## The problem
Taking the line with "Schlüsselüberzug 3er ⁤Set" as the first and the last line of the entries as the final one, copy that span exactly.
==== Recorded data
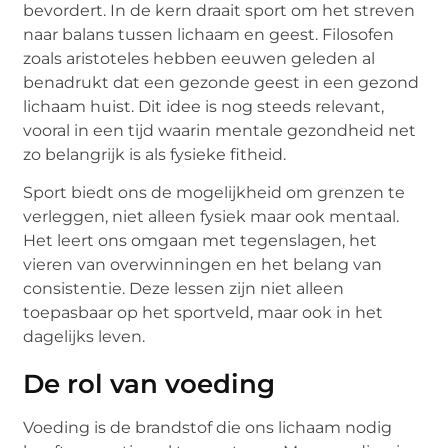
bevordert. In de kern draait sport om het streven
naar balans tussen lichaam en geest. Filosofen
zoals aristoteles hebben eeuwen geleden al
benadrukt dat een gezonde geest in een gezond
lichaam huist. Dit idee is nog steeds relevant,
vooral in een tijd waarin mentale gezondheid net
zo belangrijk is als fysieke fitheid.
Sport biedt ons de mogelijkheid om grenzen te
verleggen, niet alleen fysiek maar ook mentaal.
Het leert ons omgaan met tegenslagen, het
vieren van overwinningen en het belang van
consistentie. Deze lessen zijn niet alleen
toepasbaar op het sportveld, maar ook in het
dagelijks leven.
De rol van voeding
Voeding is de brandstof die ons lichaam nodig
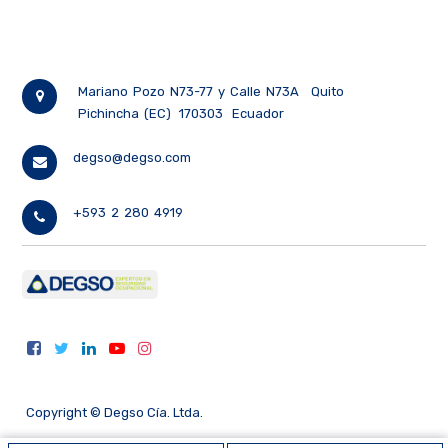
Mariano Pozo N73-77 y Calle N73A
Quito
Pichincha (EC)
170303
Ecuador
degso@degso.com
+593 2 280 4919
Copyright ©
Degso Cía. Ltda.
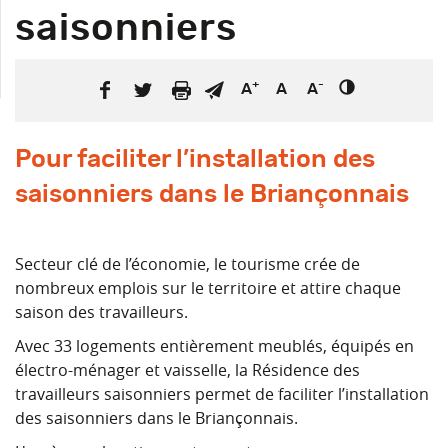
saisonniers
+
-
A
A
A
Pour faciliter l’installation des
saisonniers dans le Briançonnais
Secteur clé de l’économie, le tourisme crée de
nombreux emplois sur le territoire et attire chaque
saison des travailleurs.
Avec 33 logements entièrement meublés, équipés en
électro-ménager et vaisselle, la Résidence des
travailleurs saisonniers permet de faciliter l’installation
des saisonniers dans le Briançonnais.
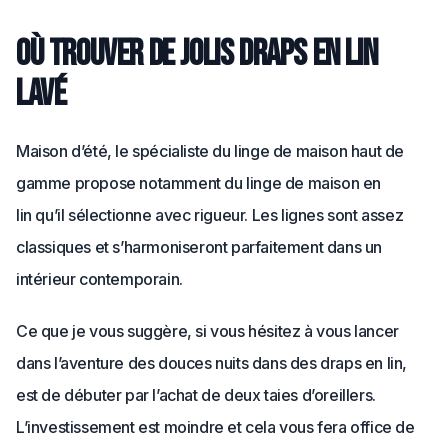
Où trouver de jolis draps en lin
lavé
Maison d’été, le spécialiste du linge de maison haut de
gamme propose notamment du linge de maison en
lin qu’il sélectionne avec rigueur. Les lignes sont assez
classiques et s’harmoniseront parfaitement dans un
intérieur contemporain.
Ce que je vous suggère, si vous hésitez à vous lancer
dans l’aventure des douces nuits dans des draps en lin,
est de débuter par l’achat de deux taies d’oreillers.
L’investissement est moindre et cela vous fera office de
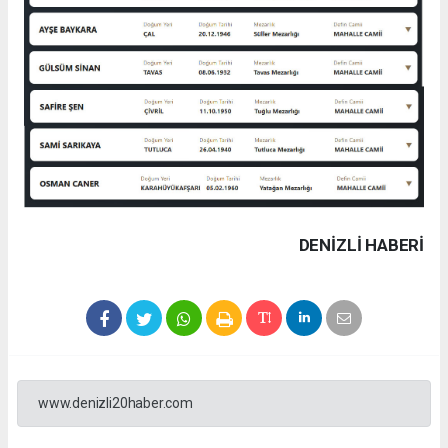
DENIZLI HABERİ
www.denizli20haber.com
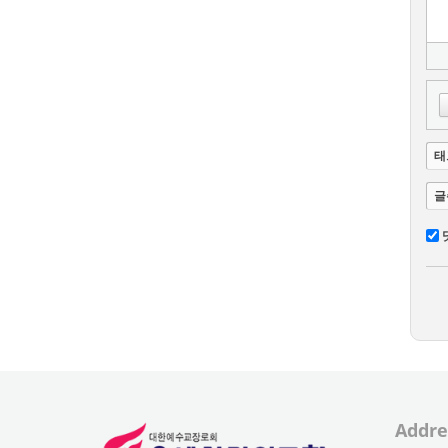
태
글
Addre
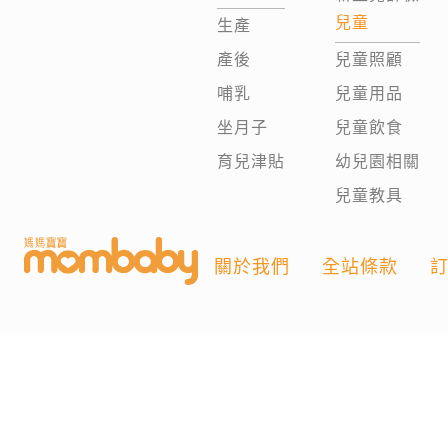
兒童
生產
產後
兒童照顧
哺乳
兒童用品
坐月子
兒童飲食
育兒津貼
幼兒園相關
兒童教具
關於我們
全站條款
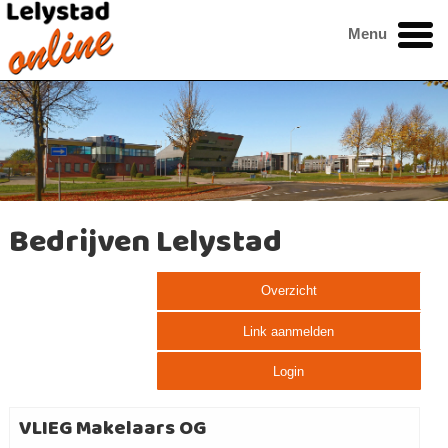
Menu
Bedrijven Lelystad
Overzicht
Link aanmelden
Login
VLIEG Makelaars OG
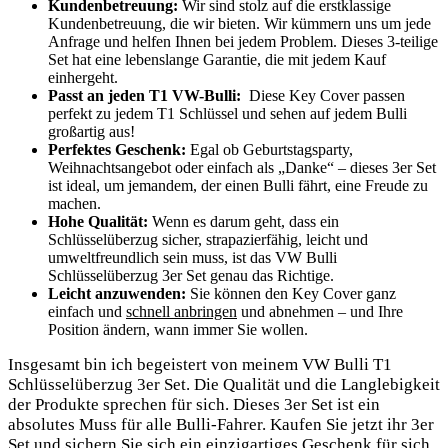
Kundenbetreuung:
Wir sind stolz auf die⁣ erstklassige‌
Kundenbetreuung, die wir bieten. Wir kümmern ‍uns um jede ​
Anfrage und helfen Ihnen‌ bei ‍jedem Problem. ​Dieses 3-teilige
Set hat eine lebenslange‍ Garantie, die mit jedem Kauf
einhergeht.
Passt an jeden T1 VW-Bulli:
‍ Diese Key Cover passen
perfekt zu jedem T1 Schlüssel⁤ und sehen auf​ jedem‌ Bulli
großartig aus!
Perfektes Geschenk:
Egal‌ ob‌ Geburtstagsparty,
‌Weihnachtsangebot oder ⁢einfach als „Danke“ – dieses 3er Set‍
ist ideal, ‍um jemandem, der einen Bulli fährt, ⁣eine Freude⁢ zu​
machen.
Hohe Qualität:
Wenn es darum geht, dass ein
Schlüsselüberzug sicher, strapazierfähig, leicht und​
umweltfreundlich ‌sein muss, ⁢ist das VW Bulli⁣
Schlüsselüberzug 3er ⁤Set ⁣genau das Richtige.
Leicht anzuwenden:
Sie ⁢können ‌den Key Cover ganz
‌einfach und
schnell ‌anbringen
und abnehmen⁢ – und Ihre
Position ändern, wann immer Sie wollen.‌
Insgesamt bin ich begeistert von‌ meinem VW ⁤Bulli T1
⁣Schlüsselüberzug 3er Set. Die‌ Qualität ⁣und​ die Langlebigkeit⁤
der Produkte sprechen ⁣für sich.⁢ Dieses⁢ 3er Set ist ein
‍absolutes Muss für ⁢alle Bulli-Fahrer. Kaufen Sie jetzt ihr⁣ 3er‍
Set und ‌sichern ⁤Sie sich ein einzigartiges Geschenk für sich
========
## Exercise response
Schlüsselüberzug 3er ⁤Set ⁣genau das Richtige.
Leicht anzuwenden:
Sie ⁢können ‌den Key Cover ganz
‌einfach und
schnell ‌anbringen
und abnehmen⁢ – und Ihre
Position ändern, wann immer Sie wollen.‌
Insgesamt bin ich begeistert von‌ meinem VW ⁤Bulli T1
⁣Schlüsselüberzug 3er Set. Die‌ Qualität ⁣und​ die Langlebigkeit⁤
der Produkte sprechen ⁣für sich.⁢ Dieses⁢ 3er Set ist ein
‍absolutes Muss für ⁢alle Bulli-Fahrer. Kaufen Sie jetzt ihr⁣ 3er‍
Set und ‌sichern ⁤Sie sich ein einzigartiges Geschenk für sich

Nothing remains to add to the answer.